The basic Firestore structure looks like:

users (collection)
  projects (subcollection)
    lastUpdated (timestamp)
  followingProjects (array of project Document IDs)

I could use an in operator like:

let followingProjects = user.followingProjects
firestore().collectionGroup("projects")
           .whereField(FieldPath.documentID(), in: followingProjects)
           .order(by: "lastUpdated", descending: true)
           .limit(to: 20)
           // And later for pagination :
           .start(afterDocument: startAfter)

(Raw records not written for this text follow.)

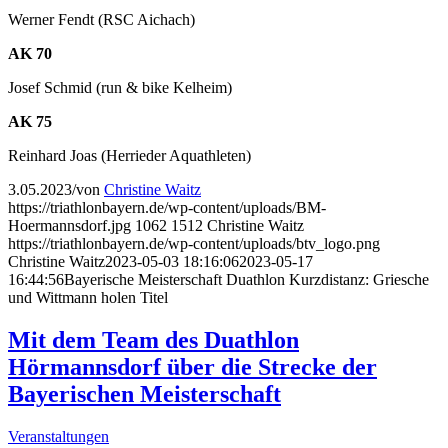
Werner Fendt (RSC Aichach)
AK 70
Josef Schmid (run & bike Kelheim)
AK 75
Reinhard Joas (Herrieder Aquathleten)
3.05.2023
/
von
Christine Waitz
https://triathlonbayern.de/wp-content/uploads/BM-
Hoermannsdorf.jpg
1062
1512
Christine Waitz
https://triathlonbayern.de/wp-content/uploads/btv_logo.png
Christine Waitz
2023-05-03 18:16:06
2023-05-17
16:44:56
Bayerische Meisterschaft Duathlon Kurzdistanz: Griesche
und Wittmann holen Titel
Mit dem Team des Duathlon
Hörmannsdorf über die Strecke der
Bayerischen Meisterschaft
Veranstaltungen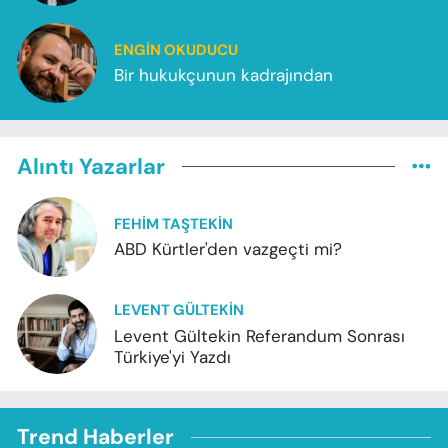
ENGIN OKUDUCU
Bir hukukçunun kadrajından
Alıntı Yazarlar
FEHIM TAŞTEKIN
ABD Kürtler'den vazgeçti mi?
LEVENT GÜLTEKIN
Levent Gültekin Referandum Sonrası
Türkiye'yi Yazdı
Trend Haberler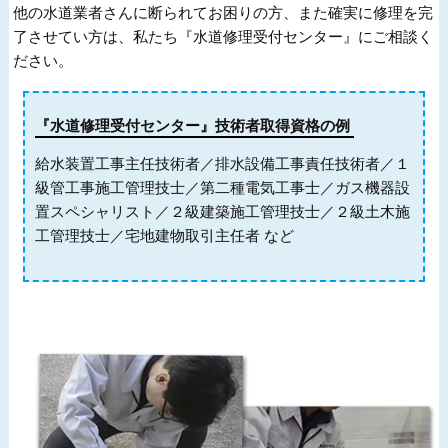
他の水道業者さんに断られてお困りの方、また確実に修理を完
了させてい方は、私たち『水道修理受付センター』にご相談く
ださい。
『水道修理受付センター』技術者取得資格の例
給水装置工事主任技術者／排水設備工事責任技術者／１
級管工事施工管理技士／第二種電気工事士／ガス機器設
置スペシャリスト／２級建築施工管理技士／２級土木施
工管理技士／宅地建物取引主任者 など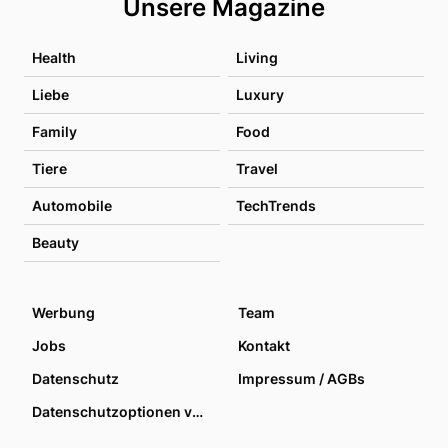
Unsere Magazine
Health
Living
Liebe
Luxury
Family
Food
Tiere
Travel
Automobile
TechTrends
Beauty
Werbung
Team
Jobs
Kontakt
Datenschutz
Impressum / AGBs
Datenschutzoptionen verwalten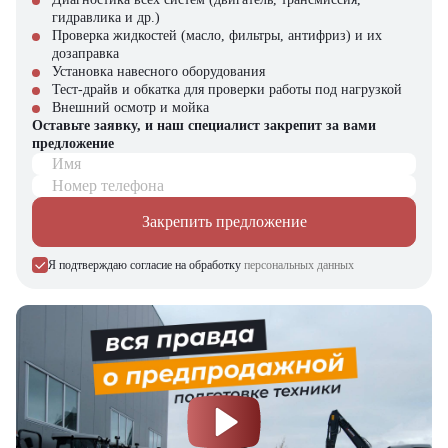
гидравлика и др.)
Купить электрический вилочный погрузчик Lonking LG20B в
Проверка жидкостей (масло, фильтры, антифриз) и их
компании "ЦТО"
дозаправка
Установка навесного оборудования
Компания "ЦТО" – официальный дилер техники Lonking,
Тест-драйв и обкатка для проверки работы под нагрузкой
предлагающий новые модели складского оборудования с гарантией.
Внешний осмотр и мойка
У нас вы найдете: широкий выбор спецтехники, вилочных
Оставьте заявку, и наш специалист закрепит за вами
погрузчиков, малой складской техники, навесного оборудования,
предложение
запчасти для долгосрочной эксплуатации, профессиональные
Имя
консультации по выбору техники.
Номер телефона
Мы осуществляем быструю доставку по всей России и
обеспечиваем сервисное обслуживание и ремонт.
Закрепить предложение
📞 Звоните прямо сейчас для уточнения деталей и оформления
Я подтверждаю согласие на обработку
персональных данных
заказа!
Выбирайте надежность и качество – выбирайте Lonking LG20B
в "ЦТО"!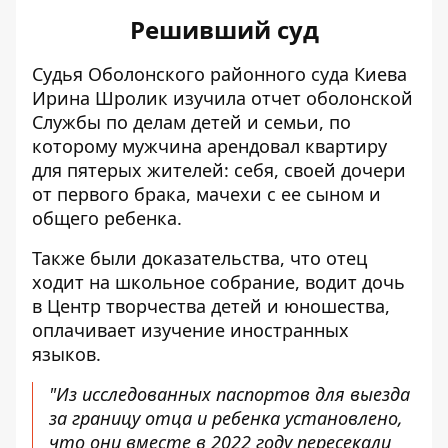
Решивший суд
Судья Оболонского районного суда Киева
Ирина Шролик изучила отчет оболонской
Службы по делам детей и семьи, по
которому мужчина арендовал квартиру
для пятерых жителей: себя, своей дочери
от первого брака, мачехи с ее сыном и
общего ребенка.
Также были доказательства, что отец
ходит на школьное собрание, водит дочь
в Центр творчества детей и юношества,
оплачивает изучение иностранных
языков.
"Из исследованных паспортов для выезда
за границу отца и ребенка установлено,
что они вместе в 2022 году пересекали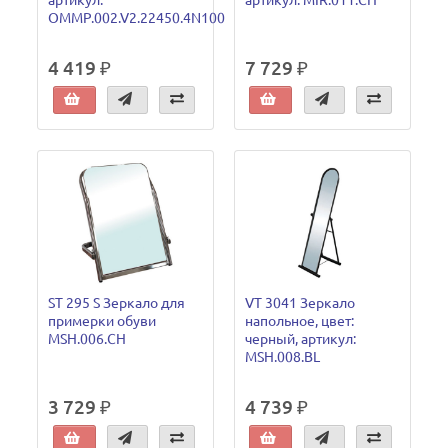
артикул:
артикул: MIR.011.CH
OMMP.002.V2.22450.4N100
4 419 ₽
7 729 ₽
ST 295 S Зеркало для
VT 3041 Зеркало
примерки обуви
напольное, цвет:
MSH.006.CH
черный, артикул:
MSH.008.BL
3 729 ₽
4 739 ₽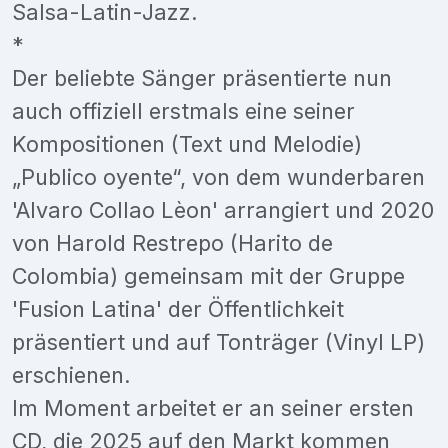
Salsa-Latin-Jazz.
*
Der beliebte Sänger präsentierte nun
auch offiziell erstmals eine seiner
Kompositionen (Text und Melodie)
„Publico oyente“, von dem wunderbaren
'Alvaro Collao Lèon' arrangiert und 2020
von Harold Restrepo (Harito de
Colombia) gemeinsam mit der Gruppe
'Fusion Latina' der Öffentlichkeit
präsentiert und auf Tonträger (Vinyl LP)
erschienen.
Im Moment arbeitet er an seiner ersten
CD, die 2025 auf den Markt kommen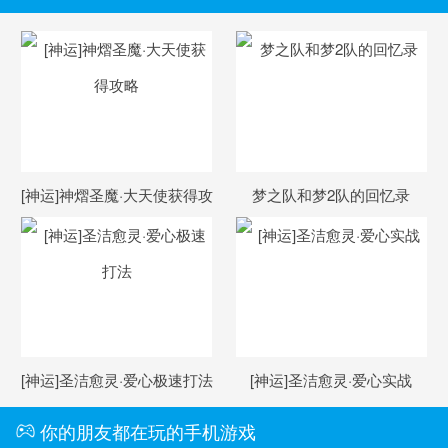
[神运]神熠圣魔·大天使获得攻
梦之队和梦2队的回忆录
略
[神运]圣洁愈灵·爱心极速打法
[神运]圣洁愈灵·爱心实战
你的朋友都在玩的手机游戏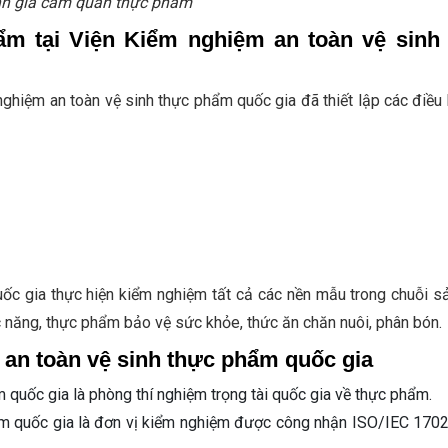
h giá cảm quan thực phẩm
ẩm tại Viện Kiểm nghiệm an toàn vệ sinh
nghiệm an toàn vệ sinh thực phẩm quốc gia đã thiết lập các điều 
ốc gia thực hiện kiểm nghiệm tất cả các nền mẫu trong chuỗi sả
năng, thực phẩm bảo vệ sức khỏe, thức ăn chăn nuôi, phân bón.
 an toàn vệ sinh thực phẩm quốc gia
 quốc gia là phòng thí nghiệm trọng tài quốc gia về thực phẩm.
ẩm quốc gia là đơn vị kiểm nghiệm được công nhận ISO/IEC 170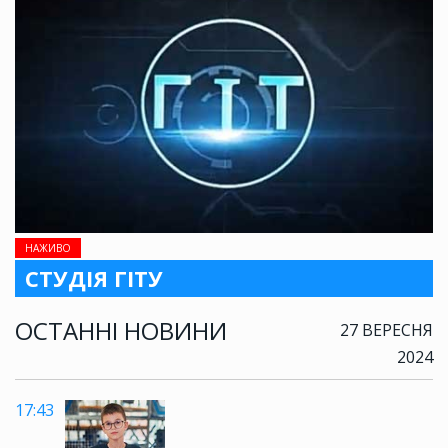
НАЖИВО
СТУДІЯ ГІТУ
ОСТАННІ НОВИНИ
27 ВЕРЕСНЯ
2024
17:43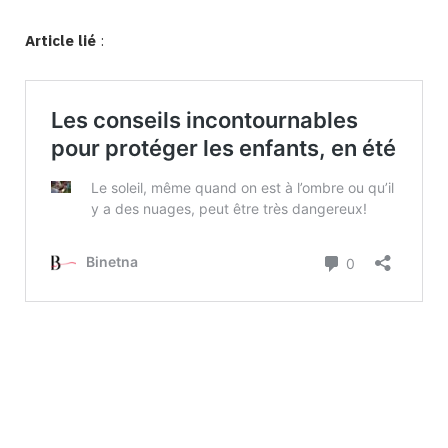
Article lié
:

But I believe the in operator is limited to 30 values in followingProjects, and I would like to allow following more than 30 projects.

A solution I can think of is to create a separate subcollection for followingProjects, so the new structure would be:

users (collection)
  projects (subcollection)
    lastUpdated (timestamp)
  followingProjects (subcollection)
    id (string)
    lastUpdated (timestamp)

In this case, to get the feed, I’d run a collectionGroup query to get the latest followingProjects so I can sort and paginate, followed by individual getDocument() queries for each project. Every time a project is updated, it would have to update the lastUpdated for each user that’s following the project though, and this seems inefficient.

Is there a better approach I’m missing?

2

Answers


  1. Chosen as BEST ANSWER

    I found the answer I needed in another answer!

    https://stackoverflow.com/a/58100387/482536

    Instead of storing Project IDs in a followingProjects array as part of the User, the Project should store User IDs in a followers array. Then I can run the following query without worrying about the disjunctions limit, and there are no separate documents to keep updated whenever a Project is updated.

    let userID = user.id
    firestore().collectionGroup("projects")
           .whereField("followers", arrayContains: userID)
           .order(by: "lastUpdated", descending: true)
           .limit(to: 20)
           // And later for pagination :
           .start(afterDocument: startAfter)
    

  2. In a collection group index, the __name__ field (which is what FieldPath.documentID() maps to) is populated with the path of the document, rather than just its document ID. So if you want to filter on FieldPath.documentID(), you will need to know the entire path of the document(s).

    Alternatively, you can add a regular field with the document ID to each document, and filter on that in your collection group query.